Despite this line reasoning, most of these “excess deposits” are still sitting on the sidelines and are still quite suspicious of the stock market, making this bull so “quiet”.
They deserve to be suspicious. Too many false hopes, like the ephemeral mini-rally last September, have left enough scars on Chinese retail investors’ sentiment. It will take a lot of convincing for them to really consider entering the market again.
On the other hand, I believe it is a great thing take it slowly. The worst thing to happen now is to have a “crazy bull” again, only for it to crash soon, wiping out wealth and adding further pains to households, repeating past cycles.
Can we break free from the “short bull, long bear” cycles?
Will we repeat past cycles, or is it beginning of something new?
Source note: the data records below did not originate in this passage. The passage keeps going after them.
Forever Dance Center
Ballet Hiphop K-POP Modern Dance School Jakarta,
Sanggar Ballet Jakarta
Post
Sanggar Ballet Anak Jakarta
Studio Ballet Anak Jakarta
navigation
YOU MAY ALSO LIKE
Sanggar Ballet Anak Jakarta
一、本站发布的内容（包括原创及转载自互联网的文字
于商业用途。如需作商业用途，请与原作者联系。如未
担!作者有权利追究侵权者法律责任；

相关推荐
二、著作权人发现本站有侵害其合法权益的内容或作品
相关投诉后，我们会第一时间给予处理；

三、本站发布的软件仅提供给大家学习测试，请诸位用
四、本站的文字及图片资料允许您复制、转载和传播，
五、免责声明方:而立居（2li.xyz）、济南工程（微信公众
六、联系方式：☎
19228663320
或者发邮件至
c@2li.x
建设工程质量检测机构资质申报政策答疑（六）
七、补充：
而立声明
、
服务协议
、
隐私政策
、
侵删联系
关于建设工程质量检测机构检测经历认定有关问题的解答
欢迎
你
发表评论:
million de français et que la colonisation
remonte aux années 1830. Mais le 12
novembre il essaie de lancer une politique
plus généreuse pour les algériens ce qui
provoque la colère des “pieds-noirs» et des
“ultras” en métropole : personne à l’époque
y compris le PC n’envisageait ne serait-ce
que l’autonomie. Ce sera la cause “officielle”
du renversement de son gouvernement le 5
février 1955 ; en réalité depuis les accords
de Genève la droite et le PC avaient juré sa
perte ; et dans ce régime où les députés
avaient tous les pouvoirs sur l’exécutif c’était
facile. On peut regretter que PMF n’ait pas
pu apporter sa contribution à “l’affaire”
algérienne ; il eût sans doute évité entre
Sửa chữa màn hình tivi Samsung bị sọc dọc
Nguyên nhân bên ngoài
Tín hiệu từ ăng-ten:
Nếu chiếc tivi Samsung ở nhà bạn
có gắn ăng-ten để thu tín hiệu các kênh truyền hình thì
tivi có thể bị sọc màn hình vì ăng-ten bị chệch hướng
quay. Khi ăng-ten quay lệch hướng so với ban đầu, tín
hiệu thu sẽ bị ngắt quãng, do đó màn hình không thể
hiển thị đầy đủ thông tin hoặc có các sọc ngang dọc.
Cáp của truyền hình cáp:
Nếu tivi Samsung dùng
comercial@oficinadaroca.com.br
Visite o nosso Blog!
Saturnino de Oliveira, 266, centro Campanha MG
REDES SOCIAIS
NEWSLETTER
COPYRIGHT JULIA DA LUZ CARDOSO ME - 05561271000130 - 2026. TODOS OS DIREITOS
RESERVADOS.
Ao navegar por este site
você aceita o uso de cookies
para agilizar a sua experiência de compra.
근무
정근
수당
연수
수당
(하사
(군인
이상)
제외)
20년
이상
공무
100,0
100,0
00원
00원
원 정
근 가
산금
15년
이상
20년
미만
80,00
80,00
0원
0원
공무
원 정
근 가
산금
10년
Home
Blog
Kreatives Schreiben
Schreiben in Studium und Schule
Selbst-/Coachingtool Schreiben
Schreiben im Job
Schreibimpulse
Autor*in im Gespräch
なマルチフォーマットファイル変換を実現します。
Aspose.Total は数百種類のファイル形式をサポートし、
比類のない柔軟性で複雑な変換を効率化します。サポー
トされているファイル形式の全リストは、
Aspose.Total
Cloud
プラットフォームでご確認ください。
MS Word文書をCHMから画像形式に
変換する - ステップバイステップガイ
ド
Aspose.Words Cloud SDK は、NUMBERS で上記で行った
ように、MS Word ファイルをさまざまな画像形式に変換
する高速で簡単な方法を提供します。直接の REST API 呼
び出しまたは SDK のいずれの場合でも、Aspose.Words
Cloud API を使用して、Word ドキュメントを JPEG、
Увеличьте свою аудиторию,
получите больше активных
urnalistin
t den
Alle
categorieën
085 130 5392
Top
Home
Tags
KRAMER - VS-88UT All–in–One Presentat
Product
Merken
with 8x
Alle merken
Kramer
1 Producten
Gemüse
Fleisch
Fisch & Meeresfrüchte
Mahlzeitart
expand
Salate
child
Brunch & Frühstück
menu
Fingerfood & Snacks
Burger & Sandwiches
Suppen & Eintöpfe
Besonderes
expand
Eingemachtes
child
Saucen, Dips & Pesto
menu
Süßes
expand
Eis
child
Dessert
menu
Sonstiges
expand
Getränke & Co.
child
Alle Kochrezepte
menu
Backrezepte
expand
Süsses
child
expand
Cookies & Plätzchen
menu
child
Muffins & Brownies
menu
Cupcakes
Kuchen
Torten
All of the tailwinds that I discuss above are long-term in nature. Regardless of how the current cycle plays out, I believe these tailwinds will remain in place for years, even decades. So it is not impossible that, just like the housing reform in 1999 initiated more than 2 decades of property market boom, we may be at the doorstep of a new era when the capital market takes the center stage.
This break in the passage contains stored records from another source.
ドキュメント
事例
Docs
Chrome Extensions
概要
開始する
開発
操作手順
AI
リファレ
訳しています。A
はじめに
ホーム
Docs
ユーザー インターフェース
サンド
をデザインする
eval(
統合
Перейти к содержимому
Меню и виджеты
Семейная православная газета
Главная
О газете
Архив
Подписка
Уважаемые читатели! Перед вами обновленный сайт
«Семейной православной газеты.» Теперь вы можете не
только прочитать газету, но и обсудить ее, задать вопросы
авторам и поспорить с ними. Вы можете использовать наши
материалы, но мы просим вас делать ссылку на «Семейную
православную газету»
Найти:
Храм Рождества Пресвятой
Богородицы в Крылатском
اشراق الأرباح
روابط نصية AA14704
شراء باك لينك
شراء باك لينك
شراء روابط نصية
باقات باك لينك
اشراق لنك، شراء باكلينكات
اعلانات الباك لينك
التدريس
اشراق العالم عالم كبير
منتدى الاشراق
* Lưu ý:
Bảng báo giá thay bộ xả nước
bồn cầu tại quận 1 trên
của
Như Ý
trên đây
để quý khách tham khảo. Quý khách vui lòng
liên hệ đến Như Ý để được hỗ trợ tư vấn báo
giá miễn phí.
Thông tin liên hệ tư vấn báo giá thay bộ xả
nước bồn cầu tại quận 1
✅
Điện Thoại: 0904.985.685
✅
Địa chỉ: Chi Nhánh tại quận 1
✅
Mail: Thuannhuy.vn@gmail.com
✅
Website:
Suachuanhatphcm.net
But is a multi-decade “slow bull” really realizable? It’s the most ideal scenario, but I won’t believe it will come so easily. A key feature of China’s market has been short, eruptive bulls, only to be followed by long, painful bears. In Chinese, it’s called “牛短熊长 short bull, long bear”. As the fundamental retail-driven investor base has not changed, this feature will not disappear instantly.
Like all big things in China, changes do not come in a day, but through “waves” - one iteration after another, until one day when we look back, we realize the time has changed, yet it’s never easy to pinpoint exactly when.
While the boom and bust cycles will continue, it’s very likely that we are going through a new round of “iterations” that will be markedly different from previous cycles. Again, it’s important to note that we now have a government that’s getting more sophisticated with dealing with the capital market each day. One key example is that back in April, Chinese central bankers have confirmed a “quasi-market stabilization fund” is effectively in place, which functions as buyer of last resort and has been purchasing shares when the market sentiment was extremely low. It’s important to note that it’s called “market stabilization fund”, not a “share-pumping fund” for a reason. The implication is that, if this current bull swerves into something crazy, now the “National Team” also has enough chips to cool down the market and avoid extreme market movements.
If they can play it right this time, they have a chance at shepherding the Quiet Bull into a multi-decade Slow Bull.